Protein involved in sex determination identified!

Protein involved in sex determination identified!

 

A protein called COUP-TFII determines whether a mouse embryo develops a male reproductive tract, according to researchers. The discovery, which appeared in the journal Science, changes the long-standing belief that an embryo will automatically become female unless androgens, or male hormones, in the embryo make it male.

Senior author said all early-stage mammalian embryos, regardless of their sex, contain structures for both male and female reproductive tracts. For a mouse or human to end up with the reproductive tract of one sex after birth, the other tract has to disintegrate.

"I learned in graduate school that androgens are needed to maintain the male reproductive tract, but our work finds that maintenance of the male reproductive tract can be achieved without androgen," senior author said.

The evidence comes from a mouse model created by the group. The mice lack COUP-TFII in an embryonic structure that develops into distinct male and female reproductive ducts. To the surprise of researchers female mouse embryos without COUP-TFII displayed both male and female ducts. Control females with COUP-TFII appropriately exhibited only the female duct.

Since the team did not find any evidence of androgen production in female mice without COUP-TFII, they concluded that the presence of the male reproductive tract in female embryos lacking COUP-TFII occurs without androgen.

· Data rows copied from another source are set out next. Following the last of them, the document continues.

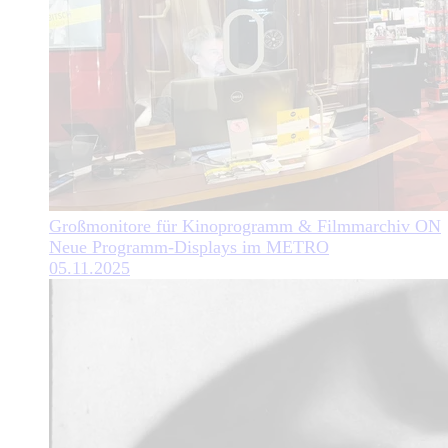
Großmonitore für Kinoprogramm & Filmmarchiv ON
Neue Programm-Displays im METRO
05.11.2025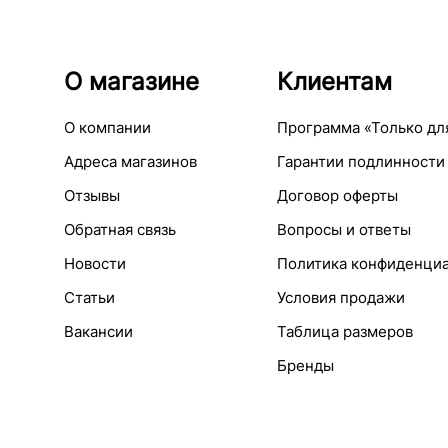
О магазине
Клиентам
О компании
Программа «Только дл
Адреса магазинов
Гарантии подлинности
Отзывы
Договор оферты
Обратная связь
Вопросы и ответы
Новости
Политика конфиденци
Статьи
Условия продажи
Вакансии
Таблица размеров
Бренды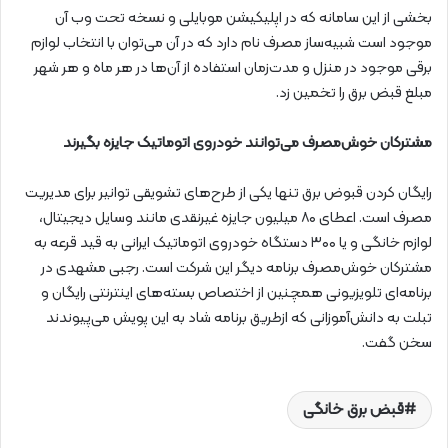
بخشی از این سامانه که در اپلیکیشن موبایلی و نسخه تحت وب آن
موجود است شبیه‌ساز مصرف نام دارد که در آن می‌توان با انتخاب لوازم
برقی موجود در منزل و مدت‌زمان استفاده از آن‌ها در هر ماه و هر شهر
مبلغ قبض برق را تخمین زد.
مشترکان خوش‌مصرف می‌توانند خودروی اتوماتیک جایزه بگیرند
رایگان کردن قبوض برق تنها یکی از طرح‌های تشویقی توانیر برای مدیریت
مصرف است. اعطای ۸۰ میلیون جایزه غیرنقدی مانند وسایل دیجیتال،
لوازم خانگی و یا ۳۰۰ دستگاه خودروی اتوماتیک ایرانی به قید قرعه به
مشترکان خوش‌مصرف برنامه دیگر این شرکت است. رجبی مشهدی در
برنامه‌ای تلویزیونی همچنین از اختصاص بسته‌های اینترنتی رایگان و
تبلت به دانش‌آموزانی که ازطریق برنامه شاد به این پویش می‌پیوندند
سخن گفت.
قبض برق خانگی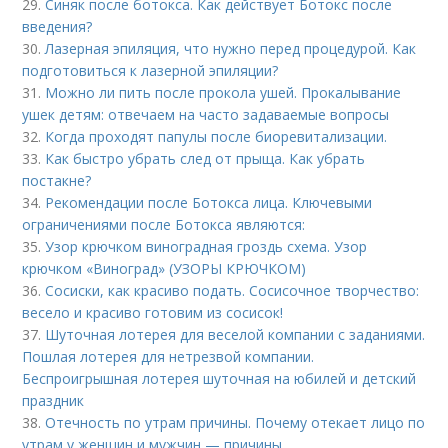
29.
Синяк после ботокса. Как действует Ботокс после
введения?
30.
Лазерная эпиляция, что нужно перед процедурой. Как
подготовиться к лазерной эпиляции?
31.
Можно ли пить после прокола ушей. Прокалывание
ушек детям: отвечаем на часто задаваемые вопросы
32.
Когда проходят папулы после биоревитализации.
33.
Как быстро убрать след от прыща. Как убрать
постакне?
34.
Рекомендации после Ботокса лица. Ключевыми
ограничениями после Ботокса являются:
35.
Узор крючком виноградная гроздь схема. Узор
крючком «Виноград» (УЗОРЫ КРЮЧКОМ)
36.
Сосиски, как красиво подать. Сосисочное творчество:
весело и красиво готовим из сосисок!
37.
Шуточная лотерея для веселой компании с заданиями.
Пошлая лотерея для нетрезвой компании.
Беспроигрышная лотерея шуточная на юбилей и детский
праздник
38.
Отечность по утрам причины. Почему отекает лицо по
утрам у женщин и мужчин — причины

The study suggests that COUP-TFII has to be present to block the growth of male reproductive tracts. Without COUP-TFII, the mice are born intersex, or having both male and female reproductive tracts.

"This work is just the beginning and many interesting questions remain unanswered," senior author said. "We will continue to study how the embryo develops a functional reproductive system."

The group plans to use mouse models to examine how birth defects of the reproductive system originate. These birth defects lead to disorders of sexual development (DSD), which include common defects, such as cryptorchidism, or undescended testicles, as well as the genetic disorders Klinefelter Syndrome and Turner Syndrome.